## DIRECTIONS
Bring back every record exactly, except for the pictures, which stay out.

** Opening LISTED RECORDS block **

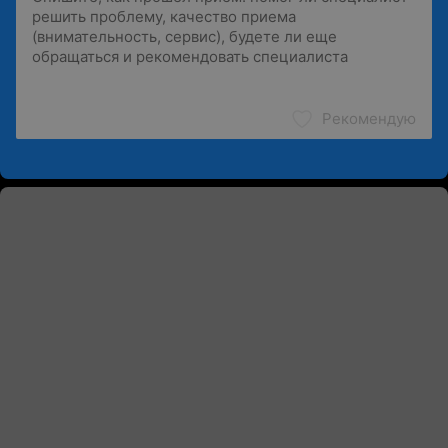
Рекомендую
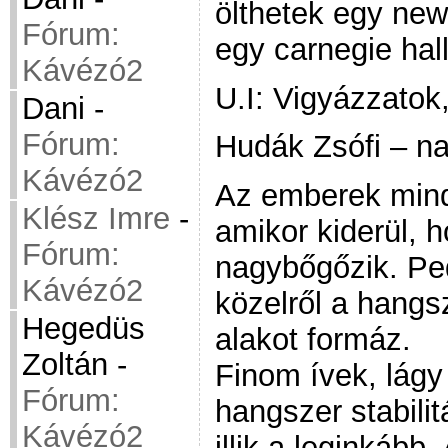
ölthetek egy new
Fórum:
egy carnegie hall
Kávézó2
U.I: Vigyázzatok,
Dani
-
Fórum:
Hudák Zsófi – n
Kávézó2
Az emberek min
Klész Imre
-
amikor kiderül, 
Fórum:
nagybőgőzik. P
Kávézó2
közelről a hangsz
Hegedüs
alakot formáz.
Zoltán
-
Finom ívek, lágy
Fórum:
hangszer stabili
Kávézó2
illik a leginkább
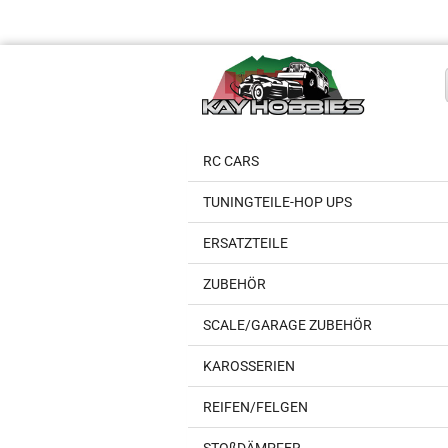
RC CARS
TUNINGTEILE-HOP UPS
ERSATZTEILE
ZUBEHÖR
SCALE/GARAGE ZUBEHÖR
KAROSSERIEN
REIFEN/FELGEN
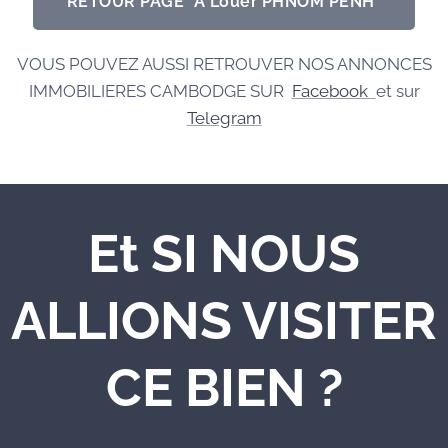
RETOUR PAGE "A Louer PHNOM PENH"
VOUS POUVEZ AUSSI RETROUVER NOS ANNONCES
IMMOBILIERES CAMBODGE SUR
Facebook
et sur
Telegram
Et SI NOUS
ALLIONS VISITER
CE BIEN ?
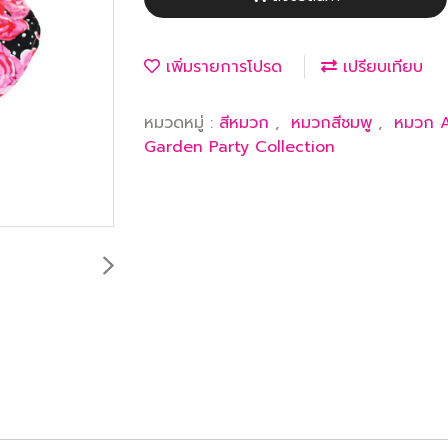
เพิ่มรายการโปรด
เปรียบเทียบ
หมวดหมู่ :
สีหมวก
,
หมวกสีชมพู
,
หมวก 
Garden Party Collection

** Closing LISTED RECORDS block **

## ANSWER TO THE EXERCISE
Рекомендую
ölthetek egy new
Fórum:
egy carnegie hall
Kávézó2
U.I: Vigyázzatok,
Dani
-
Fórum:
Hudák Zsófi – n
Kávézó2
Az emberek min
Klész Imre
-
amikor kiderül, 
Fórum:
nagybőgőzik. P
Kávézó2
közelről a hangsz
Hegedüs
alakot formáz.
Zoltán
-
Finom ívek, lágy
Fórum:
hangszer stabili
Kávézó2
illik a leginkább
RC CARS
TUNINGTEILE-HOP UPS
ERSATZTEILE
ZUBEHÖR
SCALE/GARAGE ZUBEHÖR
KAROSSERIEN
REIFEN/FELGEN
RETOUR PAGE "A Louer PHNOM PENH"
VOUS POUVEZ AUSSI RETROUVER NOS ANNONCES
IMMOBILIERES CAMBODGE SUR
Facebook
et sur
Telegram
Et SI NOUS
ALLIONS VISITER
CE BIEN ?
เพิ่มรายการโปรด
เปรียบเทียบ
หมวดหมู่ :
สีหมวก
,
หมวกสีชมพู
,
หมวก 
Garden Party Collection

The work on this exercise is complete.